Segunda verdade: Se sua métrica não mede valor, ela financia teatro. 

O que é mal mensurado vira performance encenada. O que é bem mensurado vira prioridade real. Horas logadas, e-mails enviados, reuniões atendidas – isso não é trabalho, é dramaturgia corporativa. Se seu bônus só vê trimestre, você comprou miopia e pagou em dinheiro. Empresas visionárias redesenharam seus incentivos para incluir o que importa: inovação que demora para aparecer, satisfação do cliente que persiste, talentos que crescem devagar. Elas recompensam quem constrói o futuro enquanto entrega o presente. Tudo que parece performance mas destrói confiança é efeito cobra. Métricas reais medem impacto, não atividade. O colaborador que faz outros crescerem multiplica valor de formas que planilhas não capturam – mas se você não mede isso, está dizendo que não vale nada. 

Terceira verdade: Para onde vai a atenção do líder, vai a energia da empresa. 

A carreira na sua empresa não é definida pelos valores que você prega, mas pelas vitórias que você celebra. Quando o líder aplaude o atalho, enterra a colaboração. Quando promove o fazedor de número a qualquer custo, cala quem constrói o futuro no silêncio. O poder educa mais que qualquer diretriz. Toda promoção é um outdoor sobre o que realmente vence na empresa. Mas não é só sobre punição e promoção, é sobre o que ganha tempo na sua agenda, espaço na sua fala, destaque na sua reunião.
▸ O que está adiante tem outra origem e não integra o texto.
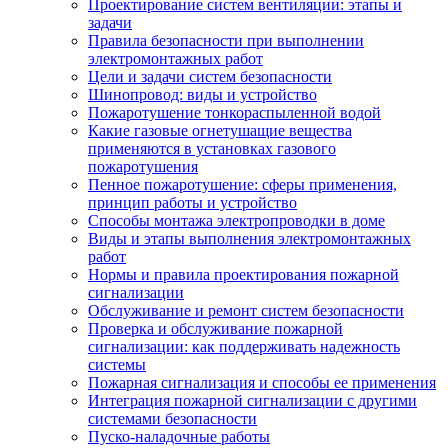
Проектирование систем вентиляции: этапы и
задачи
Правила безопасности при выполнении
электромонтажных работ
Цели и задачи систем безопасности
Шинопровод: виды и устройство
Пожаротушение тонкораспыленной водой
Какие газовые огнетушащие вещества
применяются в установках газового
пожаротушения
Пенное пожаротушение: сферы применения,
принцип работы и устройство
Способы монтажа электропроводки в доме
Виды и этапы выполнения электромонтажных
работ
Нормы и правила проектирования пожарной
сигнализации
Обслуживание и ремонт систем безопасности
Проверка и обслуживание пожарной
сигнализации: как поддерживать надежность
системы
Пожарная сигнализация и способы ее применения
Интеграция пожарной сигнализации с другими
системами безопасности
Пуско-наладочные работы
Se você passa uma hora discutindo custos e cinco minutos falando de inovação, acabou de ensinar onde está a prioridade. Se celebra publicamente a venda agressiva mas agradece a colaboração por e-mail, definiu o que tem mais valor. O que sua empresa realmente valoriza está escrito nas carreiras que ela constrói, nas histórias que ela conta, nos exemplos que ela repete. Quantos conselhos aprovam pacotes de remuneração sem questionar os comportamentos que estão comprando? 

O verdadeiro poder de um líder não está nas suas ideias, mas no que ele recompensa e no que ele ignora. Todo bônus, promoção ou silêncio é um recado sobre o que realmente importa. Toda organização é o reflexo perfeito dos incentivos que cria. Você pode imprimir valores nas paredes, contratar consultores, fazer retiros, mas o que molda comportamento são as consequências reais das ações cotidianas.  

O futuro pertence às organizações que entenderem: remuneração justa é essencial, mas sozinha não constrói culturas vencedoras. Precisamos alinhar todos os incentivos – financeiros, sociais e psicológicos – com valores reais. Se você não desenha incentivos conscientemente, o acaso desenha por você. 

Como o Efeito Cobra nos ensina, não importa sua estratégia: se os seus incentivos apontam para outra direção, é para lá que sua empresa vai. A escolha é sua: continuar criando cobras corporativas ou redesenhar os incentivos que realmente movem pessoas e resultados.